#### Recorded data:
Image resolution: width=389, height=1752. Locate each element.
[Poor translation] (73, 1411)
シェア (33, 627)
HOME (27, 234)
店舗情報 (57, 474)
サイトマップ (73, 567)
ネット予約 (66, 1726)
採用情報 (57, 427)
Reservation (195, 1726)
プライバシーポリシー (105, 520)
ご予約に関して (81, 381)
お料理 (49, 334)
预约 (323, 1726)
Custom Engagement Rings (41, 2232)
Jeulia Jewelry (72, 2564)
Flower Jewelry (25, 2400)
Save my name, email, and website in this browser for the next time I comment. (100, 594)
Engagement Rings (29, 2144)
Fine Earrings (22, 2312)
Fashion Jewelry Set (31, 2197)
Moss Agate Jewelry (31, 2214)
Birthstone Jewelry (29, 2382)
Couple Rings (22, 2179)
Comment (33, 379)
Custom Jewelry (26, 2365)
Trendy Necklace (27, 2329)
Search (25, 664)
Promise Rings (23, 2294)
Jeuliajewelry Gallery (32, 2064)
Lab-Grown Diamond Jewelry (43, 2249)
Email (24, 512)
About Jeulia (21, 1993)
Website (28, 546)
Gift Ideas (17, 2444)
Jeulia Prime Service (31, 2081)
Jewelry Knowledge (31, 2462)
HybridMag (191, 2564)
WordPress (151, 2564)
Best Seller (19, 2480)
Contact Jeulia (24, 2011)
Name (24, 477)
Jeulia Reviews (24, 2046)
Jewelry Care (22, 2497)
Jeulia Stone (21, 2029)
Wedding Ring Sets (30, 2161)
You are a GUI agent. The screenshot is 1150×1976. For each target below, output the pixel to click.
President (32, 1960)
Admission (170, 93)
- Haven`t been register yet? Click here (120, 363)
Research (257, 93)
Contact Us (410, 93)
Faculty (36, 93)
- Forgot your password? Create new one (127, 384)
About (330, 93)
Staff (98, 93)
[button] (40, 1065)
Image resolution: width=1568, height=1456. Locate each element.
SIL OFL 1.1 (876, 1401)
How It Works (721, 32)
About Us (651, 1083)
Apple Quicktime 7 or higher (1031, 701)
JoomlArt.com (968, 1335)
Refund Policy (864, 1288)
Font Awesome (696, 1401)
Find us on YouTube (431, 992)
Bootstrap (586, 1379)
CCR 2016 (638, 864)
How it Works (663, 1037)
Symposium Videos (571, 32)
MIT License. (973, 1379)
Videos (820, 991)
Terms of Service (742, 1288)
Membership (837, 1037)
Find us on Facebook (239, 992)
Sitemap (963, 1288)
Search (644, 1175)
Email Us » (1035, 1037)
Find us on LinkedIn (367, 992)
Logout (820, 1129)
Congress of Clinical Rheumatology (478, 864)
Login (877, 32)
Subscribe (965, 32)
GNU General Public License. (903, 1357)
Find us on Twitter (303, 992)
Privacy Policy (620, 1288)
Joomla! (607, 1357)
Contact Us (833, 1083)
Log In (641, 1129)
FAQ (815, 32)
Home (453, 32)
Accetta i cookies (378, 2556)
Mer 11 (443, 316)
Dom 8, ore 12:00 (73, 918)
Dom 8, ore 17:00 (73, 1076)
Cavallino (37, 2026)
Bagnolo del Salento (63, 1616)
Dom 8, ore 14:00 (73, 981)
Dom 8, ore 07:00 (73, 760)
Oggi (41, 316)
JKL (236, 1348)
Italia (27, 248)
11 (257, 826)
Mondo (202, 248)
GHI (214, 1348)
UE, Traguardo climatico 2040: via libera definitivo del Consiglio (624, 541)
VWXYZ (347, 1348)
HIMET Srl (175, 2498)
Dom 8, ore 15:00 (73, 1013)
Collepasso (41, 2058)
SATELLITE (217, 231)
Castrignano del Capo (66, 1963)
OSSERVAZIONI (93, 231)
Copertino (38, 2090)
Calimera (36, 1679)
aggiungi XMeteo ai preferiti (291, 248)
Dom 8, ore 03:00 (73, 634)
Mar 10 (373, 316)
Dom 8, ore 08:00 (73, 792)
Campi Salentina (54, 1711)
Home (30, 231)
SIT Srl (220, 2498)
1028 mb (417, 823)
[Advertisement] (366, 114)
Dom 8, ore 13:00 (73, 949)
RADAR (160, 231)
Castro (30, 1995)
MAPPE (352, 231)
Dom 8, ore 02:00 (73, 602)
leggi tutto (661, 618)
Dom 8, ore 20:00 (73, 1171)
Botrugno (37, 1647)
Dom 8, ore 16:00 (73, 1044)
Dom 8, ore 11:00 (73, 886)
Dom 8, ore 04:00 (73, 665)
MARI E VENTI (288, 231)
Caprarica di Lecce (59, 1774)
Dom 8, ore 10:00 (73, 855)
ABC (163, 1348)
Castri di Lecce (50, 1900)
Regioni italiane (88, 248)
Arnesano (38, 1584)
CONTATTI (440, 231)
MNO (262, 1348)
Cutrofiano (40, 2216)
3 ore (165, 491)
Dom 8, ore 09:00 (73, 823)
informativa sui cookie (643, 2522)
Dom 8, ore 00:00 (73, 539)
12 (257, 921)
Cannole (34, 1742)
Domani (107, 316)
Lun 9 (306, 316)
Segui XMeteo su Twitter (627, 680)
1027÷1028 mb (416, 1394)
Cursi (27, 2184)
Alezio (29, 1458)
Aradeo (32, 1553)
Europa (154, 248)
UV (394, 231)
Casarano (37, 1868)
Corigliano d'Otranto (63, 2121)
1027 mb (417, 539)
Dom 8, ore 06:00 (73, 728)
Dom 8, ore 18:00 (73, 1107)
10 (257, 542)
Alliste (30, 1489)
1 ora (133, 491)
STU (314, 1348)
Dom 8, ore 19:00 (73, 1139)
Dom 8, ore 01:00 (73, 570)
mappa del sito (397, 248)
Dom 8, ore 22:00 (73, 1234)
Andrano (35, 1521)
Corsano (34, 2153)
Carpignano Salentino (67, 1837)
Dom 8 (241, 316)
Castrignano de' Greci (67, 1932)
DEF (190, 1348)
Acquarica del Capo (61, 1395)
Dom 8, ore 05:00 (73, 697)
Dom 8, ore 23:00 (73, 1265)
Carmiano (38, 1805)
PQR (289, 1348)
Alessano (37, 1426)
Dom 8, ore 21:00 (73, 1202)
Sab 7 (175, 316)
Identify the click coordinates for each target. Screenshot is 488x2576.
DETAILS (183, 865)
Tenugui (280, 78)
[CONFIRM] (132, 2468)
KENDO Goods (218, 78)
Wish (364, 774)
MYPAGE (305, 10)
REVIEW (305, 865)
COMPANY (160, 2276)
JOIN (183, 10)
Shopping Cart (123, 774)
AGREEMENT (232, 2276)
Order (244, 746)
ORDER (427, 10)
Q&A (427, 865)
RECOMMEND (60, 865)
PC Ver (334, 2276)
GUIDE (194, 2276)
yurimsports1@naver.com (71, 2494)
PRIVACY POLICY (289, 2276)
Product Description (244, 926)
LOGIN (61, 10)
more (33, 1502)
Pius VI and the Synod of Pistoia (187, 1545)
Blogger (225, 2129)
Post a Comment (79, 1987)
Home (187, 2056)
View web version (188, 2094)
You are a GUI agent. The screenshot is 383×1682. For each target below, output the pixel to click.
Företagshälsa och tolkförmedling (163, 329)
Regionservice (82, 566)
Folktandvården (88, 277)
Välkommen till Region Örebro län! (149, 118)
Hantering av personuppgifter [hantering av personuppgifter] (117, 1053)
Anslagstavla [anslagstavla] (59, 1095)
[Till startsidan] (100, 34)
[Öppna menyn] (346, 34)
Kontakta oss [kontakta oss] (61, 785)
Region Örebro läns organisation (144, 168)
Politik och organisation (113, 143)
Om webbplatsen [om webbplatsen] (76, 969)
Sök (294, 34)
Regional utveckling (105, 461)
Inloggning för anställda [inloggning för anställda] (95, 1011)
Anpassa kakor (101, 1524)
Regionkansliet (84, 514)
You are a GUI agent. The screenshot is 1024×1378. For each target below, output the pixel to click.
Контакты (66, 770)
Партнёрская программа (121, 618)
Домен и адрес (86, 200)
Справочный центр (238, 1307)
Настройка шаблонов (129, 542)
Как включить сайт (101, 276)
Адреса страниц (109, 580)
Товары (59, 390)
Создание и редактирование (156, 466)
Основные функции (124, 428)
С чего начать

#### WORK INSTRUCTION:
Set down, exactly as they appear above, all lines from the one that has "DETAILS (183, 865)" down to the one that has "Regionkansliet (84, 514)", including those two and no others.

#### ANSWER FOR THE TASK:
DETAILS (183, 865)
Tenugui (280, 78)
[CONFIRM] (132, 2468)
KENDO Goods (218, 78)
Wish (364, 774)
MYPAGE (305, 10)
REVIEW (305, 865)
COMPANY (160, 2276)
JOIN (183, 10)
Shopping Cart (123, 774)
AGREEMENT (232, 2276)
Order (244, 746)
ORDER (427, 10)
Q&A (427, 865)
RECOMMEND (60, 865)
PC Ver (334, 2276)
GUIDE (194, 2276)
yurimsports1@naver.com (71, 2494)
PRIVACY POLICY (289, 2276)
Product Description (244, 926)
LOGIN (61, 10)
more (33, 1502)
Pius VI and the Synod of Pistoia (187, 1545)
Blogger (225, 2129)
Post a Comment (79, 1987)
Home (187, 2056)
View web version (188, 2094)
You are a GUI agent. The screenshot is 383×1682. For each target below, output the pixel to click.
Företagshälsa och tolkförmedling (163, 329)
Regionservice (82, 566)
Folktandvården (88, 277)
Välkommen till Region Örebro län! (149, 118)
Hantering av personuppgifter [hantering av personuppgifter] (117, 1053)
Anslagstavla [anslagstavla] (59, 1095)
[Till startsidan] (100, 34)
[Öppna menyn] (346, 34)
Kontakta oss [kontakta oss] (61, 785)
Region Örebro läns organisation (144, 168)
Politik och organisation (113, 143)
Om webbplatsen [om webbplatsen] (76, 969)
Sök (294, 34)
Regional utveckling (105, 461)
Inloggning för anställda [inloggning för anställda] (95, 1011)
Anpassa kakor (101, 1524)
Regionkansliet (84, 514)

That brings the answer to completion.